After a challening year for general practitioners, Kathy Oxtoby examines how their role is developing, what these changes mean to them, and what being a GP could soon look like
CREDIT: This is an edited version of an article that originally appeared on The BMJ
Increased ‘part-time’ working
More GPs are reducing their hours. In 2019 an annual workforce report from the General Medical Council found that 46% were contracted to work less than full-time, and 36% have reduced their clinical hours in the past year, with many citing stress.
However, ‘part-time’ is a bit of a misnomer, say some GPs. “Usually, when people say they’re working ‘part-time’, it means they’re working fewer days,” says Gaurav Gupta, GP partner at Faversham Medical Practice and chair of Kent Local Medical Committee. “Most GPs I know [working part-time] will work 37.5 hours in three days, compressing full time work into part time hours.”
Regardless, the trend for ‘part-time’ working looks set to continue, with 50% of GPs more likely to consider working fewer hours next year, in findings from the BMA’s October tracker survey.
Martin Marshall, chair of the Royal College of General Practitioners (RCGP), says that the decision to reduce hours is “positive for GPs who are doing this of their own volition, such as wanting a career portfolio or time with their family.” However, he warns that some GPs are reducing their hours because they’re “finding the job undoable.”
A greater awareness of the risk of burnout is prompting GPs to reduce their hours, Preeti Shukla, a GP at the Richmond Hill Practice in Colne, Lancashire, suggests. She says that GPs would traditionally work nine sessions a week, but that figure is now typically six. Shukla works five sessions a week and says that, because of the work pressures, “this is a good way to keep GPs sane.”
This trend for increased part-time working will, at least partly, negate the gains made in recruitment.
Increase in salaried versus partner GPs
The past five years have seen an ongoing trend towards salaried posts, driven by GPs quitting partnership roles, and newly qualified GPs not wanting them.

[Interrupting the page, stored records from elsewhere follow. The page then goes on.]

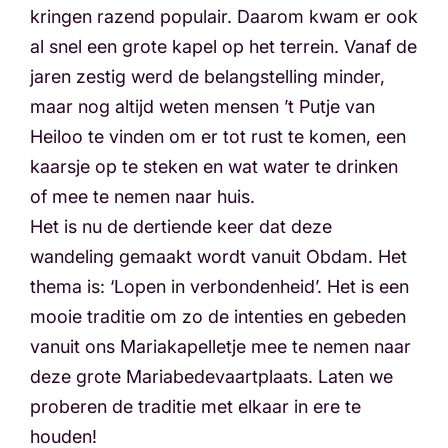
kringen razend populair. Daarom kwam er ook
al snel een grote kapel op het terrein. Vanaf de
jaren zestig werd de belangstelling minder,
maar nog altijd weten mensen ’t Putje van
Heiloo te vinden om er tot rust te komen, een
kaarsje op te steken en wat water te drinken
of mee te nemen naar huis.
Het is nu de dertiende keer dat deze
wandeling gemaakt wordt vanuit Obdam. Het
thema is: ‘Lopen in verbondenheid’. Het is een
mooie traditie om zo de intenties en gebeden
vanuit ons Mariakapelletje mee te nemen naar
deze grote Mariabedevaartplaats. Laten we
proberen de traditie met elkaar in ere te
houden!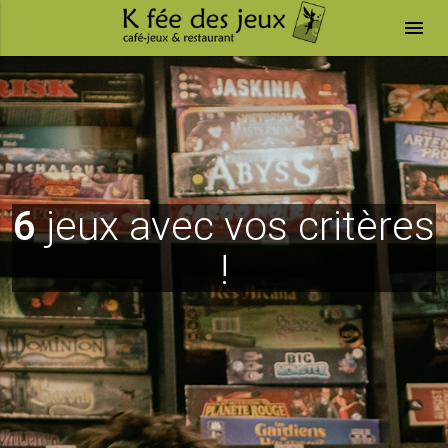
menu
6
jeux avec vos critères
!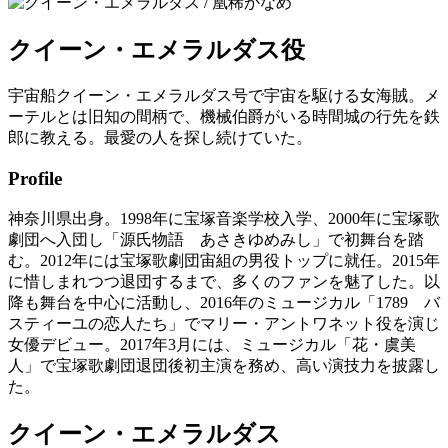
クイーン・エメラルダス
役
宇宙船クイーン・エメラルダス号で宇宙を駆ける女海賊。メ
ーテルとは旧知の間柄で、機械伯爵がいる時間城の行先を鉄
郎に教える。最愛の人を探し続けていた。
Profile
神奈川県出身。1998年に宝塚音楽学校入学、2000年に宝塚歌
劇団へ入団し「源氏物語 あさきゆめみし」で初舞台を踏
む。2012年には宝塚歌劇団宙組の男役トップに就任。2015年
に惜しまれつつ退団するまで、多くのファンを魅了した。以
降も舞台を中心に活動し、2016年のミュージカル「1789 バ
スティーユの恋人たち」でマリー・アントワネット役を演じ
女優デビュー。2017年3月には、ミュージカル「花・虞美
人」で宝塚歌劇団退団後初主演を務め、高い演技力を披露し
た。
クイーン・エメラルダス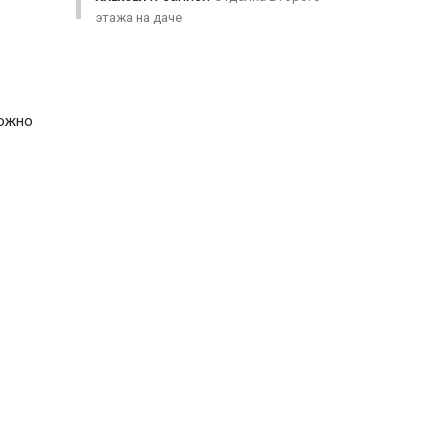
этажа на даче
можно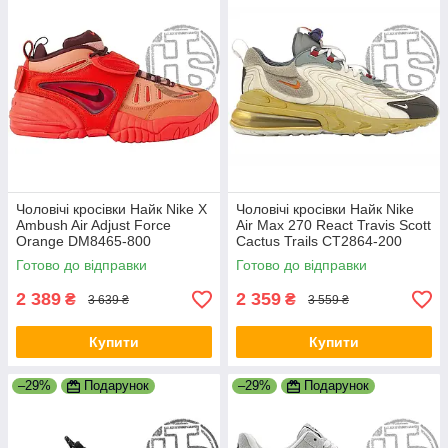
Чоловічі кросівки Найк Nike X
Чоловічі кросівки Найк Nike
Ambush Air Adjust Force
Air Max 270 React Travis Scott
Orange DM8465-800
Cactus Trails CT2864-200
Готово до відправки
Готово до відправки
2 389
2 359
₴
₴
3 639 ₴
3 559 ₴
Купити
Купити
–29%
Подарунок
–29%
Подарунок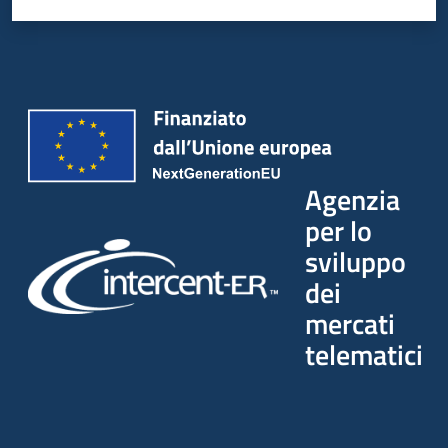
Seguici
su
Agenzia
per lo
sviluppo
dei
mercati
telematici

Salaried GP numbers have risen even more sharply since the start of the pandemic: 9,126 full time equivalent (FTE) salaried GPs were recorded in September 2020, up by 455 (5.4%) since the pandemic began in March, according to GP workforce data from NHS Digital.
This could reflect a rise in GPs shifting from locum work into salaried posts during the pandemic because of the drop in locum opportunities. NHS Digital’s workforce data shows 1,391 FTE locum GPs in 2020, down by 116 (8.3%) from December 2019. The option to work as a salaried GP reflects the specialty’s flexibility, says the BMA’s Richard Vautrey, chair of the BMA’s General Practitioners Committee. “A GP may start out as salaried, gain confidence to become a partner, then later choose to be salaried again,” he says.
For Marshall, however, the partnership model is “the bedrock of the autonomy of general practice.” Over the years the number of GP partners has fallen from 85% to below 50%, he says. He’d like to see a balance of partnerships and salaried GPs—“maybe 50% each is the right balance”—to maintain that flexibility.
Krishna Kasaraneni, a GP in Sheffield and workforce lead for the BMA’s General Practitioners Committee, says that the BMA is working on increasing the numbers of GP partners. “We’ve tried to address this with the new GP contract’s partnership payment [the Targeted Enhanced Recruitment Scheme],” he explains.